Exceptions are GalNac oligonucleotide or GalNac siRNA which can be used if approved
by health authorities and if allowed for use in the study by the Sponsor.
20. History of hypersensitivity to the study drug or their excipients or to drugs of similar
chemical classes
21. Use of other investigational drugs within 5 half-lives of Screening visit, or within 30 days,
whichever is longer
22. Unwillingness or inability (e.g. physical or cognitive) to comply with study procedures
and medication administration (injections) and schedule
23. Pregnant or nursing (lactating) women
24. Women of child-bearing potential, defined as all women physiologically capable of
becoming pregnant, unless they are using highly effective methods of contraception
during dosing and 16 weeks after the last dose of the investigational drug. Such methods
include:
 Total abstinence (when this is in line with the preferred and usual lifestyle of the
subject. Periodic abstinence (e.g., calendar, ovulation, symptothermal, post-ovulation
methods) and withdrawal are not acceptable methods of contraception
 Female sterilization (have had surgical bilateral oophorectomy with or without
hysterectomy), total hysterectomy, or bilateral tubal ligation at least six weeks before
taking study treatment. In case of oophorectomy alone, only when the reproductive
status of the woman has been confirmed by follow up hormone level assessment
 Male sterilization (at least 6 months prior to screening). For female subjects on the
study, the vasectomized male partner should be the sole partner for that subject
 Use of oral, (estrogen and progesterone), injected or implanted hormonal methods of
contraception or placement of an intrauterine device (IUD) or intrauterine system
(IUS), or other forms of hormonal contraception that have comparable efficacy
(failure rate <1%), for example hormone vaginal ring or transdermal hormone
contraception
In case of use of oral contraception women should have been stable on the same pill for a
minimum of 3 months before taking study treatment.

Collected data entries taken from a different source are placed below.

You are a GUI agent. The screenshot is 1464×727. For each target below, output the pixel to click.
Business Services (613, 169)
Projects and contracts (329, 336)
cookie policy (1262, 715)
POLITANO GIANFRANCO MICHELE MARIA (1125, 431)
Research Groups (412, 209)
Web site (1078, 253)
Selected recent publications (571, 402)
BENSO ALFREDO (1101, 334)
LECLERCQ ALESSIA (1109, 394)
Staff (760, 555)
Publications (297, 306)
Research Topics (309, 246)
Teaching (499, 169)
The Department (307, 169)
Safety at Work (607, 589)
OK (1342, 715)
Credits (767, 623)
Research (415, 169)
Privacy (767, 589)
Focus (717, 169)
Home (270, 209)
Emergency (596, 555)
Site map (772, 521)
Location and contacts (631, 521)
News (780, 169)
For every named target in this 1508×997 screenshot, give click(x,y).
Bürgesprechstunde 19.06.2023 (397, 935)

Women are considered post-menopausal and not of child bearing potential if they have had 12
months of natural (spontaneous) amenorrhea with an appropriate clinical profile (e.g. age,
appropriate history of vasomotor symptoms) or have had surgical bilateral oophorectomy (with
or without hysterectomy), total hysterectomy or bilateral tubal ligation at least six weeks ago.

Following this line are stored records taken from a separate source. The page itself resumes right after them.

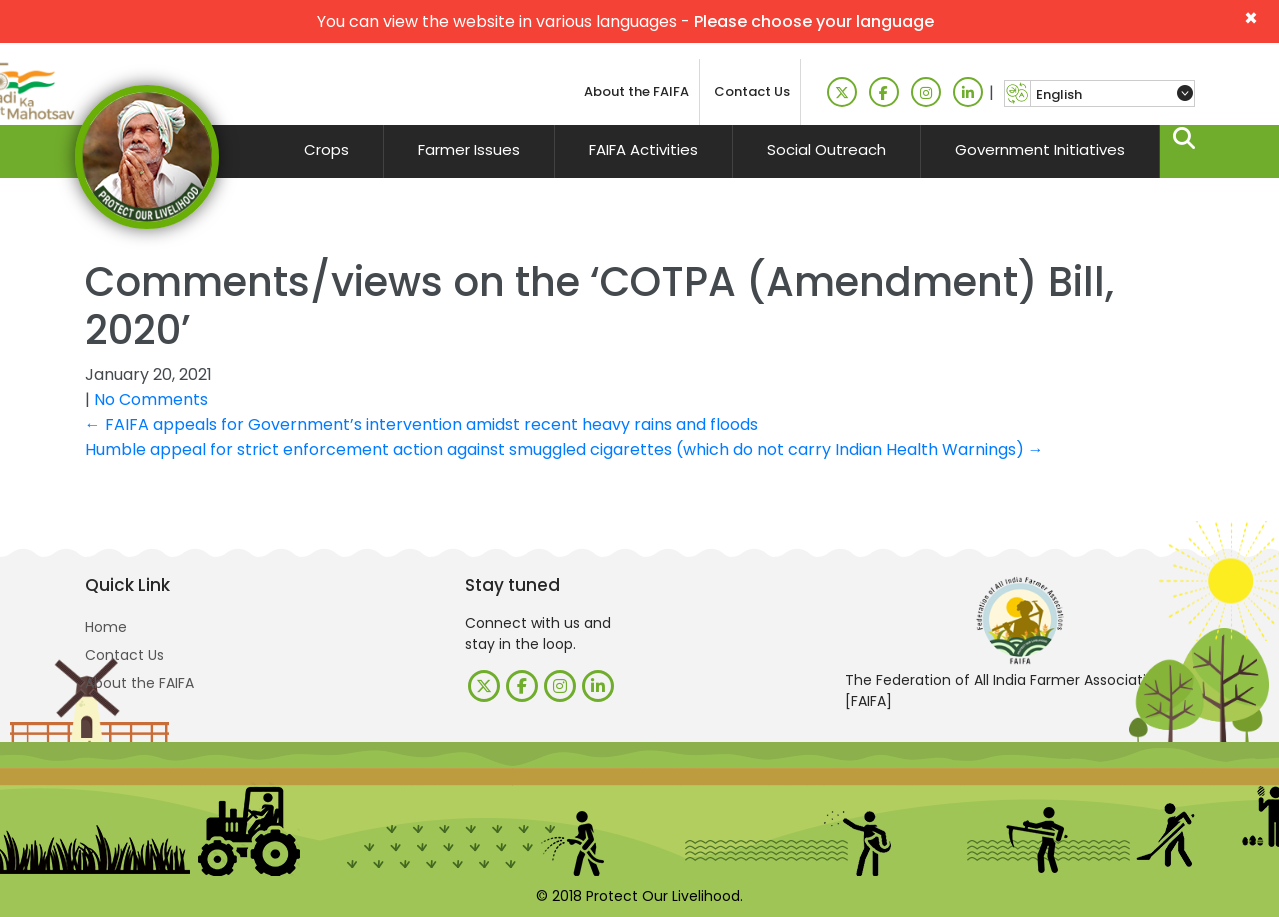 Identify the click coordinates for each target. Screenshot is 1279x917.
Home (106, 627)
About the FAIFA (636, 91)
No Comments (151, 399)
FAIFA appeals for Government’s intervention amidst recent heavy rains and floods (421, 424)
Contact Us (752, 91)
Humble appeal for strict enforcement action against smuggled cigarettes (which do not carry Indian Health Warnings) (564, 449) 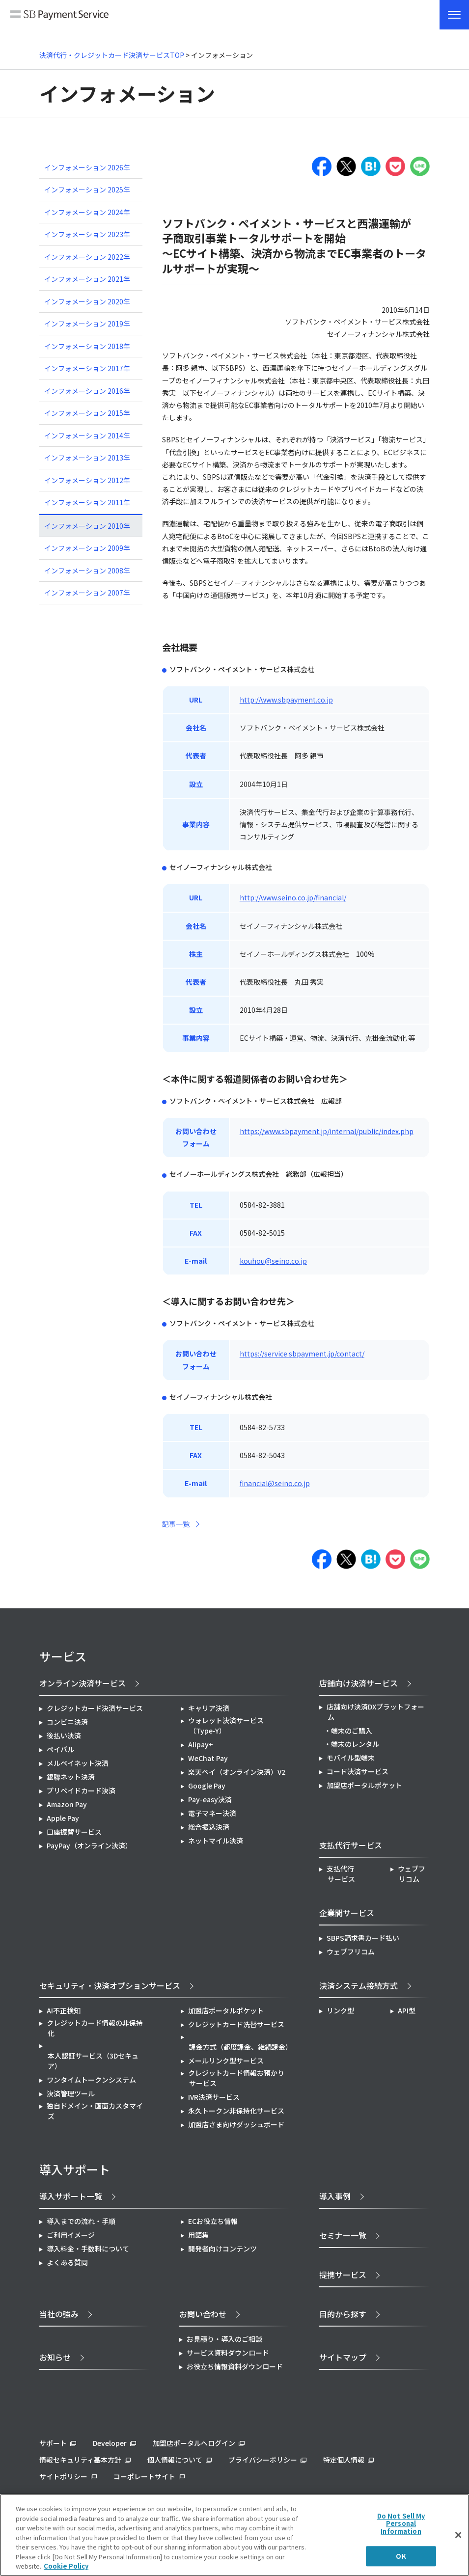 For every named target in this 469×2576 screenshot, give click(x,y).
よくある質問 (67, 2262)
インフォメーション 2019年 (87, 323)
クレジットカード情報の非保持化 (95, 2028)
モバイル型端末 (351, 1758)
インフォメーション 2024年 (87, 212)
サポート (53, 2443)
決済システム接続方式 (358, 1985)
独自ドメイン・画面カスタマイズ (95, 2111)
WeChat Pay (208, 1758)
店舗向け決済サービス (358, 1683)
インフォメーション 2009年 (87, 548)
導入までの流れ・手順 (81, 2221)
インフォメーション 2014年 (87, 435)
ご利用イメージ (71, 2235)
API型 (406, 2010)
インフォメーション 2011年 (87, 502)
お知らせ (55, 2357)
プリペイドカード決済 (81, 1790)
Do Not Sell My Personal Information (401, 2523)
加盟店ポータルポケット (226, 2010)
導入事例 (335, 2196)
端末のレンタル (355, 1744)
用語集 (198, 2235)
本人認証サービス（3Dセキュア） (93, 2061)
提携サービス (342, 2274)
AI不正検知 (64, 2010)
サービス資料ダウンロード (228, 2353)
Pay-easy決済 (210, 1799)
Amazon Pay (67, 1804)
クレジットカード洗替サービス (236, 2024)
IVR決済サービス (214, 2097)
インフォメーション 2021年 (87, 279)
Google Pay (206, 1785)
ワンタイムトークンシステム (91, 2080)
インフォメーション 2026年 (87, 167)
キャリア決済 (208, 1708)
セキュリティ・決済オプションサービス (109, 1985)
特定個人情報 (343, 2460)
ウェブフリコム (411, 1874)
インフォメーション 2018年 (87, 346)
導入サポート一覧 (70, 2196)
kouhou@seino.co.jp (273, 1261)
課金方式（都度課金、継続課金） (239, 2047)
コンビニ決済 (67, 1722)
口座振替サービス (74, 1832)
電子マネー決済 (212, 1813)
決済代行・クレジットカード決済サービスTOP (111, 55)
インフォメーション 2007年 (87, 592)
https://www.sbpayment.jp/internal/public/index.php (327, 1131)
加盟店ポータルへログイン (194, 2443)
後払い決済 (64, 1735)
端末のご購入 (351, 1730)
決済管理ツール (71, 2093)
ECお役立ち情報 (213, 2221)
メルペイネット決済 (78, 1763)
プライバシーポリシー (262, 2460)
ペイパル (60, 1749)
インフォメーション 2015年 (87, 413)
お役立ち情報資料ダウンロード (235, 2366)
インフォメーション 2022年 (87, 257)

In the case of oophorectomy alone, only when the reproductive status of the woman has been
confirmed by follow up hormone level assessment is she considered not of child-bearing
potential.
If local regulations deviate from the contraception methods listed above to prevent pregnancy,
local regulations apply and will be described in the Informed consent form (ICF).

Participant Reimbursement

If all 20 study in-person visits are completed, the maximum total received is $1000, $50 per visit.